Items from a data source
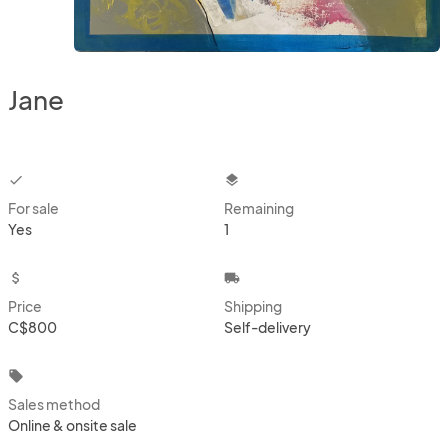
Jane
checkbox
layers
For sale
Remaining
Yes
1
attach_money
local_shipping
Price
Shipping
C$800
Self-delivery
local_offer
Sales method
Online & onsite sale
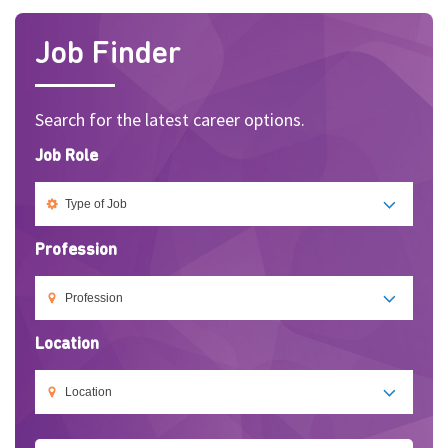
Job Finder
Search for the latest career options.
Job Role
Profession
Location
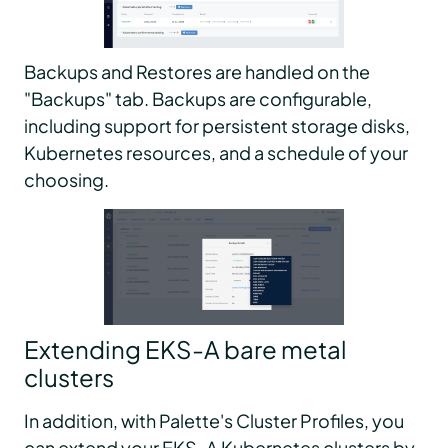
Backups and Restores are handled on the
"Backups" tab. Backups are configurable,
including support for persistent storage disks,
Kubernetes resources, and a schedule of your
choosing.
Extending EKS-A bare metal
clusters
In addition, with Palette's Cluster Profiles, you
can extend your EKS-A Kubernetes clusters by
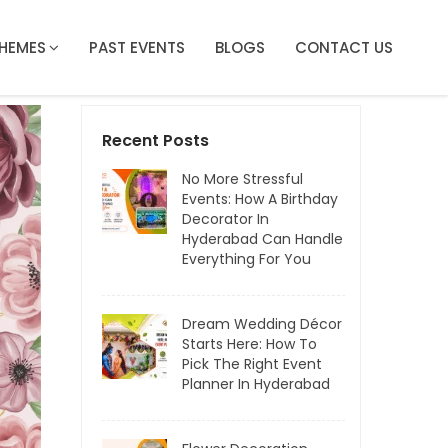
HEMES
PAST EVENTS
BLOGS
CONTACT US
Recent Posts
No More Stressful
Events: How A Birthday
Decorator In
Hyderabad Can Handle
Everything For You
Dream Wedding Décor
Starts Here: How To
Pick The Right Event
Planner In Hyderabad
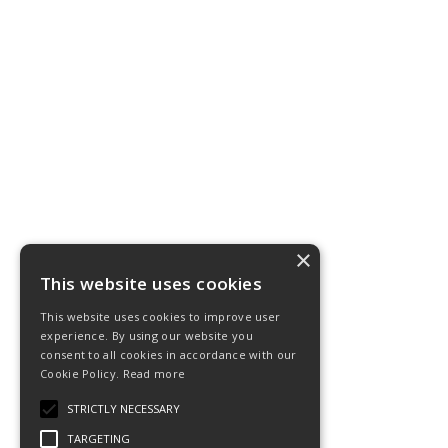
×
This website uses cookies
This website uses cookies to improve user
experience. By using our website you
consent to all cookies in accordance with our
Cookie Policy.
Read more
STRICTLY NECESSARY
TARGETING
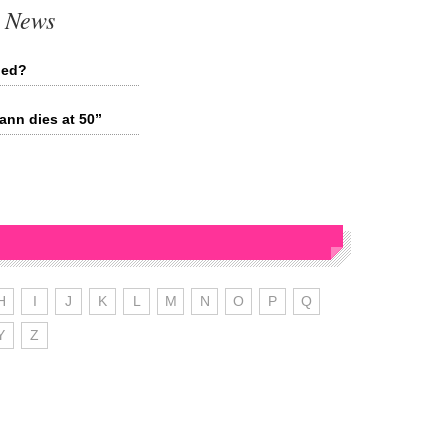
t News
ied?
nn dies at 50”
H
I
J
K
L
M
N
O
P
Q
Y
Z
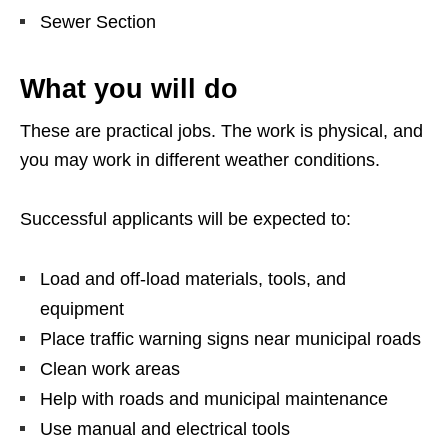
Sewer Section
What you will do
These are practical jobs. The work is physical, and
you may work in different weather conditions.
Successful applicants will be expected to:
Load and off-load materials, tools, and
equipment
Place traffic warning signs near municipal roads
Clean work areas
Help with roads and municipal maintenance
Use manual and electrical tools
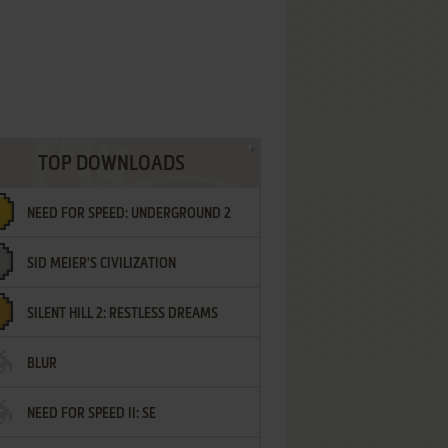
TOP DOWNLOADS
NEED FOR SPEED: UNDERGROUND 2
SID MEIER'S CIVILIZATION
SILENT HILL 2: RESTLESS DREAMS
BLUR
NEED FOR SPEED II: SE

* **Work to complete**
Any pictures should be dropped; transcribe the rest of the records above exactly.

* **Problem solution**
Jane
checkbox
layers
For sale
Remaining
Yes
1
attach_money
local_shipping
Price
Shipping
C$800
Self-delivery
local_offer
Sales method
Online & onsite sale
Job Finder
Search for the latest career options.
Job Role
Profession
Location
Backups and Restores are handled on the
"Backups" tab. Backups are configurable,
including support for persistent storage disks,
Kubernetes resources, and a schedule of your
choosing.
Extending EKS-A bare metal
clusters
In addition, with Palette's Cluster Profiles, you
can extend your EKS-A Kubernetes clusters by
HEMES
PAST EVENTS
BLOGS
CONTACT US
Recent Posts
No More Stressful
Events: How A Birthday
Decorator In
Hyderabad Can Handle
Everything For You
Dream Wedding Décor
Starts Here: How To
Pick The Right Event
Planner In Hyderabad
×
This website uses cookies
This website uses cookies to improve user
experience. By using our website you
consent to all cookies in accordance with our
Cookie Policy.
Read more
STRICTLY NECESSARY
TARGETING
t News
ied?
nn dies at 50”
H
I
J
K
L
M
N
O
P
Q
Y
Z
Sewer Section
What you will do
These are practical jobs. The work is physical, and
you may work in different weather conditions.
Successful applicants will be expected to:
Load and off-load materials, tools, and
equipment
Place traffic warning signs near municipal roads
Clean work areas
Help with roads and municipal maintenance
Use manual and electrical tools
TOP DOWNLOADS
NEED FOR SPEED: UNDERGROUND 2
SID MEIER'S CIVILIZATION
SILENT HILL 2: RESTLESS DREAMS
BLUR
NEED FOR SPEED II: SE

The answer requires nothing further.